В сущности, при Петре ли, при Екатерине либо при Распутине — этого никто не знал. И Володя не помнил теперь: придумал ли он всё сам, или рассказал ему об этом дед Матвей, который знал всё и судил обо всём... Но именно с мыслью о церкви из петровских времен стремился Володя к своему альфрейному ремеслу, а когда поступил в художественное училище, во всякий свой приезд к матери обивал пороги сельсовета, упрашивая председателя отремонтировать церковь и создать хотя бы народный музей. Первое время председатель и слушать не хотел, но будущий реставратор так красиво рассказывал ему о Третьякове и «Третьяковке», так рисовал ему славу его, будущего покровителя старины, так доказывал, что страна ещё не знает случая, чтобы реставрацией занимался сельсовет, что председатель, наконец, почти согласился.

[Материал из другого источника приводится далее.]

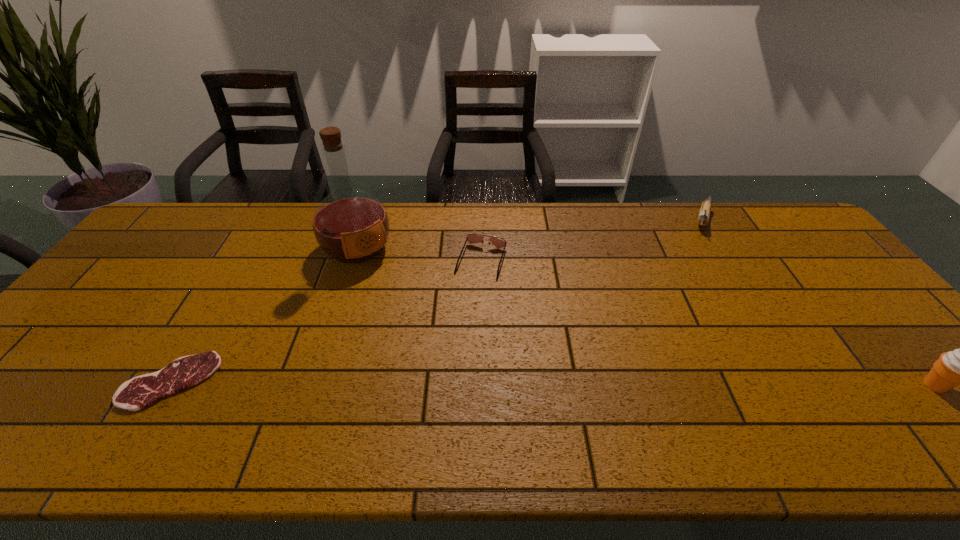 Find the location of a particular element. The image size is (960, 540). the shortest object is located at coordinates (141, 391).

Where is `steak`? steak is located at coordinates (141, 391).

Where is `liquor`? The height and width of the screenshot is (540, 960). liquor is located at coordinates (350, 225).

Identify the location of the tallest object. The height and width of the screenshot is (540, 960). (350, 225).

You are a GUI agent. You are given a task and a screenshot of the screen. Output one action in this format:
    pyautogui.click(x=<x>, y=<y>)
    Task: Click on the third object from right to left
    
    Given the screenshot: What is the action you would take?
    pyautogui.click(x=471, y=238)

At what (x,y) coordinates should I click in order to perform the action: click on sunglasses. Please return your answer as a coordinate pair (x, y). The width and height of the screenshot is (960, 540). Looking at the image, I should click on (471, 238).

Image resolution: width=960 pixels, height=540 pixels. In order to click on the third tallest object in this screenshot , I will do `click(703, 218)`.

I want to click on banana, so click(703, 218).

This screenshot has width=960, height=540. I want to click on free spot located 0.390m on the right of the shortest object, so (380, 381).

The height and width of the screenshot is (540, 960). What are the coordinates of `vacant space located 0.090m on the front label of the liquor` in the screenshot? It's located at (387, 285). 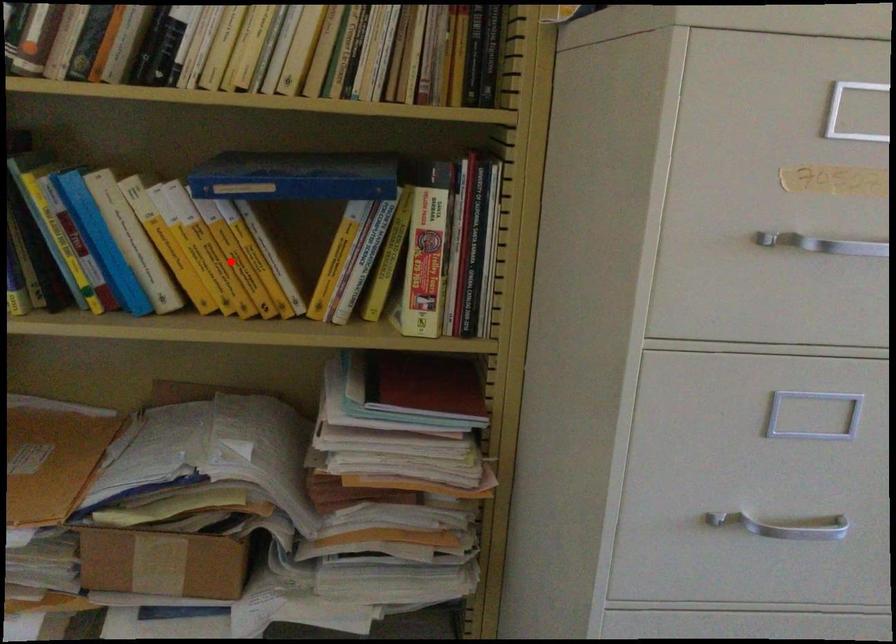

Переговорив где надо, посоветовавшись с кем надо и получив инструкцию относительно антирелигиозного оформления реставрационного момента, сельской тотчас послал письмо Южину. И Володя, жадно прочитав его, стал подыскивать «своих ребят». Таких оказалось хоть пруд пруди, правда, не из старшекурсников — те с ходу усекли химеру — они же предпочитали «верное дело». Но когда был сдан последний экзамен, трое «зелёных», кого он выбрал и в ком видел Рублевых и Дионисиев, обещая им в течение лета парное молоко и душистый сеновал, отказались по разным уважительным причинам.
Однако председатель, предвкушая славу, уже сам нашёл помощников. И вот теперь они, его помощники, вместе с «ахрейщиком» ползали сначала по каменным, а потом и по дубовым лестницам.
Окончив осмотр стен, крыши галереи, купола, все сошли вниз и стали кружком.
— Так что надумал, художник? — спросил Федя-старший.
— Думаю, за два месяца управимся, значит — по тысяче хватит? — в свою очередь спросил Володя.
— Это что ж, и у нутрях делать? — выкрикнул Федя-младший.—Так мы не будем, мы только по верхам...
— Нет, внутри не будем — это дело будущего...
— Как хочешь, художник, а по тыще — мало! Для круглого счёта — пять тыщ-щ! И мы согласны! — заключил Гришка.
— Как хотите! Но это дорого. А четыре — тоже круглый счёт.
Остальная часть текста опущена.